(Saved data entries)
======
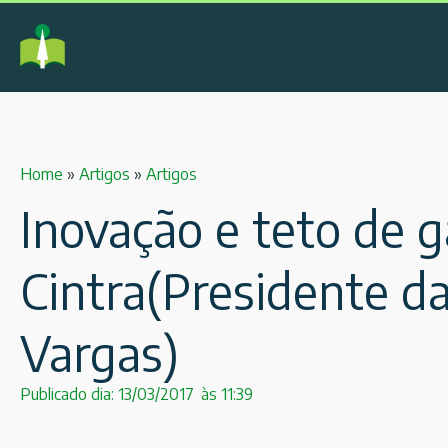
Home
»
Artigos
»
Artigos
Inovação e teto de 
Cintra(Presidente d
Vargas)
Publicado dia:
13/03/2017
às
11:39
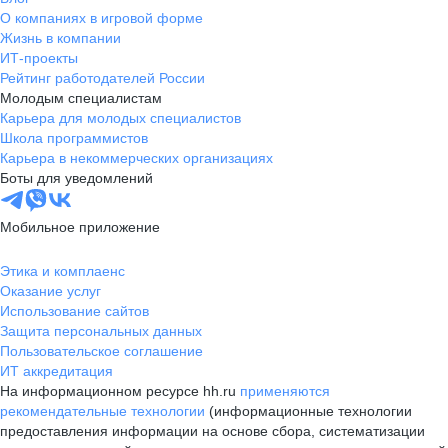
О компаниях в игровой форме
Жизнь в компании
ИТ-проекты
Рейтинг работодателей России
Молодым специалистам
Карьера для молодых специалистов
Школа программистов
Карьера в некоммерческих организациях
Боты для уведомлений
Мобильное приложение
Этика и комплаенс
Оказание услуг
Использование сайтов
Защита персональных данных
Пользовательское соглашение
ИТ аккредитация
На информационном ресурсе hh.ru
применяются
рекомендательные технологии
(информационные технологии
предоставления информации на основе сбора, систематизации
======
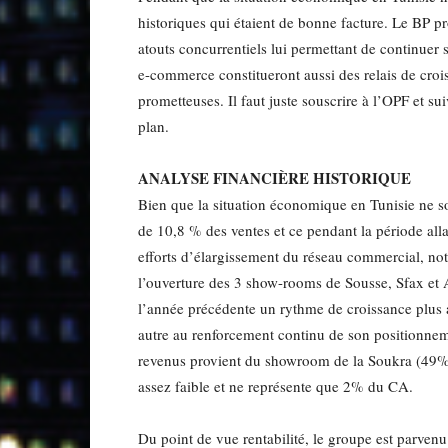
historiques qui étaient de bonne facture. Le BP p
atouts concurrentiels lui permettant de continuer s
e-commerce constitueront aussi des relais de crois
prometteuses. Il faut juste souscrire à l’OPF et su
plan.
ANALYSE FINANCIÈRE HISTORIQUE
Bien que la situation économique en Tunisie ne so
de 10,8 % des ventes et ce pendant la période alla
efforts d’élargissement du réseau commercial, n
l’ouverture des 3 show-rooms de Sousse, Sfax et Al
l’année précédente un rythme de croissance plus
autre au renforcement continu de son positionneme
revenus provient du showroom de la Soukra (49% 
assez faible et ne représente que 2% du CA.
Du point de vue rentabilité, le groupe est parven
======
■ **What needs to be done**:
Please give an exact copy of the entries above, from the line with "Молодым специалистам" down to the line with "предоставления информации на", inclusive, and nothing else.

■ **Exercise output**:
Молодым специалистам
Карьера для молодых специалистов
Школа программистов
Карьера в некоммерческих организациях
Боты для уведомлений
Мобильное приложение
Этика и комплаенс
Оказание услуг
Использование сайтов
Защита персональных данных
Пользовательское соглашение
ИТ аккредитация
На информационном ресурсе hh.ru
применяются
рекомендательные технологии
(информационные технологии
предоставления информации на основе сбора, систематизации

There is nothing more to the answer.